La violenza torna anche nell’ultimo film del regista californiano, “Punch-Drunk Love” (2003), e anche qui trova le sue origini nel nucleo familiare. Il protagonista (Adam Sandler) è uno strano uomo, che va a lavorare sempre vestito nello stesso modo, che chiama telefoni erotici che poi lo truffano, che colleziona confezioni di budino per vincere miglia aeree, ma che soprattutto viene continuamente assillato dalle sue sette sorelle. Proprio ad una cena con loro assistiamo al primo dei suoi tanti attacchi d’ira che lo portano sempre a distruggere qualcosa (una vetrata, il bagno di un ristorante, …) e non è difficile capire che l’origine di questo problema sia da ricondurre alla sua infanzia e alla difficoltà di essere l’unico ragazzo tra tante donne che lo prendono in giro chiamandolo “finocchietto”. Questo film può essere definito una commedia romantico-surreale, a partire dai personaggi (oltre al bizzarro protagonista, la sua altrettanto bizzarra metà, interpretata da Emily Watson), fino alle situazioni (un piccolo pianoforte semi-distrutto abbandonato in strada, un mostruoso incidente automobilistico di cui nessuno sembra curarsi, una rocambolesca truffa telefonica con conseguente incontro finale tra truffatore e vittima) e all’alternarsi di silenzio e frastuono, calma piatta e più completo caos, tranquillità al limite dell’apatia e violente esternazioni d’ira o di disperazione. Come lo stesso Anderson ammette, Barry Egan (il personaggio interpretato da Sandler) è fortemente autobiografico, in quanto anche lui proviene da una famiglia molto numerosa e sa essere molto arrogante e duro. A differenza dei due film precedenti, “Punch-Drunk Love” ha una lunghezza, per così dire, “umana” (90 minuti ca.) e non cerca di dipingere un grande affresco, seguendo le vicende di numerosi personaggi, ma ne esamina in profondità uno solo, facendo venire alla luce, in una figura da clown, il lato più oscuro.
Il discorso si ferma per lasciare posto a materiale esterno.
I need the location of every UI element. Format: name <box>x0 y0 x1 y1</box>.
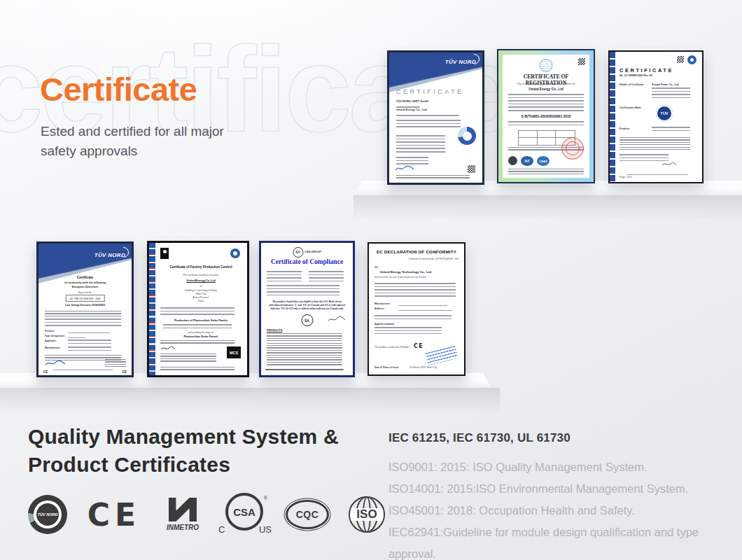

Infatti, è negli intenti del regista fare dei film per il pubblico, ma, allo stesso tempo, non permettere mai che esso possa anche solo minimamente anticiparne i contenuti.

Citando il diretto interessato, uno dei registi che maggiormente lo hanno influenzato è Robert Altman. Per “Magnolia” molti critici hanno parlato di diverse analogie con “America Oggi” (1993), tratto da alcuni racconti di Raymond Carver e la canzone “He Needs Me” in “Punch-Drunk Love” è tratta da “Popeye” (1981). Lo stesso Anderson dice di non provare fastidio nell’essere soprannominato “Little Bobbie Altman” e ammette di esserne stato fortemente influenzato, oltre che come regista, soprattutto come uomo, avendo avuto la possibilità di frequentarlo a lungo. Oltre ad Altman, Anderson parla anche di Scorsese e di Truffaut, ma più di tutti dice di amare Jonathan Demme (che definisce il suo “all-time king hero”), perché lo considera la combinazione dei tre detti precedentemente.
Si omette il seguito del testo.